これまで何度も対戦相手としてマッチアップしてきたバトラー(左)とウィンズロウ(右)[写真]=Getty Images

 では新加入のバトラーについてはどうなのか。複数のポジションをこなすことができるバトラーは、競争心旺盛な選手として知られており、自他ともに認める大の負けず嫌い。今季ヒートが勝率5割以上の成績を残し、プレーオフへ出場するためには、ゴラン・ドラギッチやウィンズロウ、バム・アデバヨやケリー・オリニクといった既存の選手たちとバトラーがかみ合うかが重要なカギとなる。

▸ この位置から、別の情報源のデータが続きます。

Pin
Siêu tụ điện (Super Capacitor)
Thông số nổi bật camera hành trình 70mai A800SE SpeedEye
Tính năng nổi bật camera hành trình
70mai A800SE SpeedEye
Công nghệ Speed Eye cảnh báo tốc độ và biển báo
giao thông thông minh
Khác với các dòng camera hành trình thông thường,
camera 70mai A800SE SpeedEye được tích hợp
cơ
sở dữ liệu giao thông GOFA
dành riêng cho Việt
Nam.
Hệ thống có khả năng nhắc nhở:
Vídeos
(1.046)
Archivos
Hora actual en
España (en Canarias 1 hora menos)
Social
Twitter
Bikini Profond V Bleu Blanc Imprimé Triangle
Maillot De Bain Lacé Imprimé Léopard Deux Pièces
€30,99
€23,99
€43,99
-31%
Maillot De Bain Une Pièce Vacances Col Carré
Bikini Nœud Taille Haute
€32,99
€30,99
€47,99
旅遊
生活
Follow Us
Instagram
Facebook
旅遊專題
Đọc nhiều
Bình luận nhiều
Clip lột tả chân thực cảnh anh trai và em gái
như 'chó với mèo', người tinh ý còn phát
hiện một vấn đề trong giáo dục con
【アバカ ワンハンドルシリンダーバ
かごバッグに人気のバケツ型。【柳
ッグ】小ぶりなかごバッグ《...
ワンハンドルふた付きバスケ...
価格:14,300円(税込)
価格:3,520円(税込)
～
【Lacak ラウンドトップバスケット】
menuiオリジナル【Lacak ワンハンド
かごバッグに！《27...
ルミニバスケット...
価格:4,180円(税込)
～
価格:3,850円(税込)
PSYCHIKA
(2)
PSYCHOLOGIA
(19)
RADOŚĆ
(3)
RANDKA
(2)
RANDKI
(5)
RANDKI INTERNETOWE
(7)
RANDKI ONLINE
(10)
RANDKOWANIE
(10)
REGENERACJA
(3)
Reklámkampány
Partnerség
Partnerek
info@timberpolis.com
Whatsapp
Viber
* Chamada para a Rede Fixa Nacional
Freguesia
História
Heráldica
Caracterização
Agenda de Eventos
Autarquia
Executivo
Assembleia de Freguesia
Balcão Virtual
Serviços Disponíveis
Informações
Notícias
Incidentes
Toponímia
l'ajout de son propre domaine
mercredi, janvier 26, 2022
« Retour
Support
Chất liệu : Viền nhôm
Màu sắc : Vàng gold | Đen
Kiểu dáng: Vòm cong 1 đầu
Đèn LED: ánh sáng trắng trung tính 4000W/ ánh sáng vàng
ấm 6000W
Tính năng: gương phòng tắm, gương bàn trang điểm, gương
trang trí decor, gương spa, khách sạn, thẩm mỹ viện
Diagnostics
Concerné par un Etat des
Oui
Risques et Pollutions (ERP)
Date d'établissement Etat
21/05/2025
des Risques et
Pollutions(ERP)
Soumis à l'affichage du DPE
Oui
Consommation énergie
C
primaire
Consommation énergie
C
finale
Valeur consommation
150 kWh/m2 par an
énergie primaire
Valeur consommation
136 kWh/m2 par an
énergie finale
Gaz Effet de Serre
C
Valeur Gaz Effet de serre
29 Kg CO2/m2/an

 バトラーが加入したことについて、ウィンズロウは「面白いと思った。いろんなことが急に起こるものなんだという意味でね。彼の加入はダイナミックなこと。J-Rich(リチャードソンの愛称)とジミーは、多くの部分で似ていると思う。彼らは(オフェンスとディフェンスの)両面で秀でた2ウェイプレーヤーだからね。ジミーならトランジションでスムーズにフィットすることができると思う。そして僕らはいろんな方法で彼を効果的に起用していくことができるんじゃないかな」と期待していることを明かした。

 おそらく今季のヒートは、コンボガードのドラギッチ、万能戦士バトラー、そしてウィンズロウが主にボールハンドラー役を務めることになる。ウィンズロウとしても、経験豊富なバトラーから多くのことを吸収できるチャンスのため、さらなる成長を期待したいところだ。